# Lab 3 - Creating a dataset in Azure ML

In this prelude to the first "real" lab using the Azure ML python SDK, we're going to upload a dataset to Azure ML for future use. This is a great piece of functionality we like to ensure that a dataset is accessible for training not only by a user but later also by a pipeline for automated, unattended re-training.

In [None]:
from azureml.core import Workspace, Dataset, Datastore

## Connecting to the workspace

As a first step, we must establish a connection to the workspace in which we are going to log our model measures etc. 

Note that in the following code cell we create this connection by refering to a configuration file that is available within the Compute Instance we're working with. To use this method outside of the Compute Instance, you will first need to download the config file from the Azure ML Studio.

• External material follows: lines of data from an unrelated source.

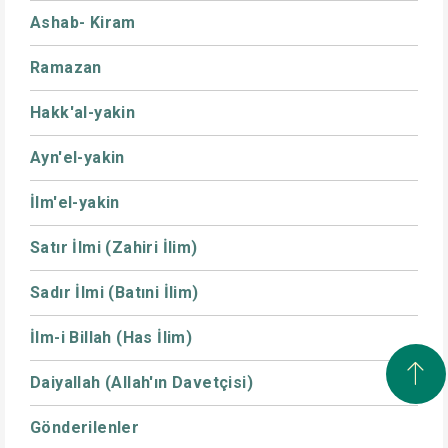
Ashab- Kiram
Ramazan
Hakk'al-yakin
Ayn'el-yakin
İlm'el-yakin
Satır İlmi (Zahiri İlim)
Sadır İlmi (Batıni İlim)
İlm-i Billah (Has İlim)
Daiyallah (Allah'ın Davetçisi)
Gönderilenler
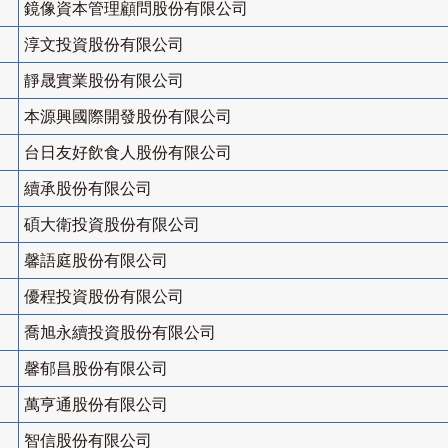
鏡像資本管理顧問股份有限公司
淳文投資股份有限公司
靜晟實業股份有限公司
本源興國際開發股份有限公司
台日友好飲食人股份有限公司
續承股份有限公司
碩大衛投資股份有限公司
馨語庭股份有限公司
優程投資股份有限公司
喬旭永續投資股份有限公司
馨郁昌股份有限公司
萬亨通股份有限公司
智信股份有限公司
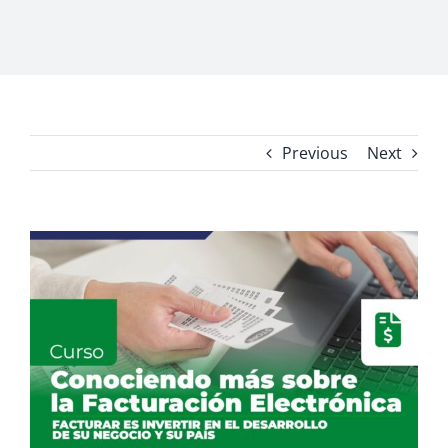
Previous
Next
View
Larger
Image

**When you run this cell for the first time, you will need to copy the code provided and navigate to the page linked to complete authentication.**

In [None]:
ws = Workspace.from_config()

## Uploading CSV to datastore

In this case we are uploading our CSV files to Azure ML's default blob storage. Please note that this is not recommended practice outside of this tutorial. Typicially, your organization will register separate datastore first that hosts your organization's training data, e.g. data sitting in an Azure Data Lake or a relational database.

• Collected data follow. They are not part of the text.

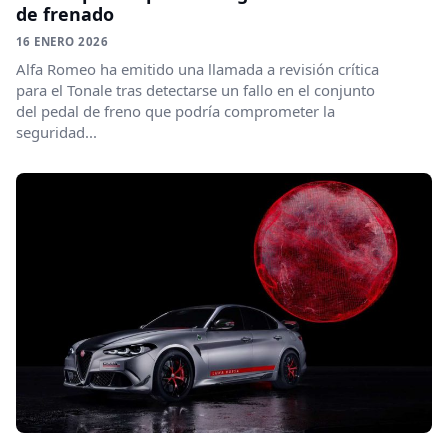
de frenado
16 ENERO 2026
Alfa Romeo ha emitido una llamada a revisión crítica
para el Tonale tras detectarse un fallo en el conjunto
del pedal de freno que podría comprometer la
seguridad...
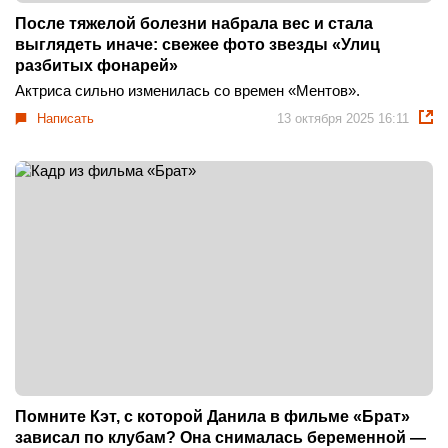
После тяжелой болезни набрала вес и стала
выглядеть иначе: свежее фото звезды «Улиц
разбитых фонарей»
Актриса сильно изменилась со времен «Ментов».
Написать
13 октября 2025 16:11
Помните Кэт, с которой Данила в фильме «Брат»
зависал по клубам? Она снималась беременной —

Please note that in a production environment you will rarely be uploading individual files but will want to rely on a clear process to ingest data into Azure ML. Have a look at the data ingestion options outline in [this article](https://docs.microsoft.com/en-us/azure/machine-learning/concept-data-ingestion). 

In [None]:
datastore = ws.get_default_datastore()

datastore.upload_files(files = ['data/german_credit_dataset.csv'], overwrite = True, show_progress = True)

# Creating a dataset

Next, we will create a dataset object of type *Tabular* and point to the CSV file we have previously uploaded to our datastore. Note that the Dataset class also supports file datasets which may be used for example when handling image data or other file types. 

In [None]:
dataset = Dataset.Tabular.from_delimited_files(path = [(datastore, 'german_credit_dataset.csv')])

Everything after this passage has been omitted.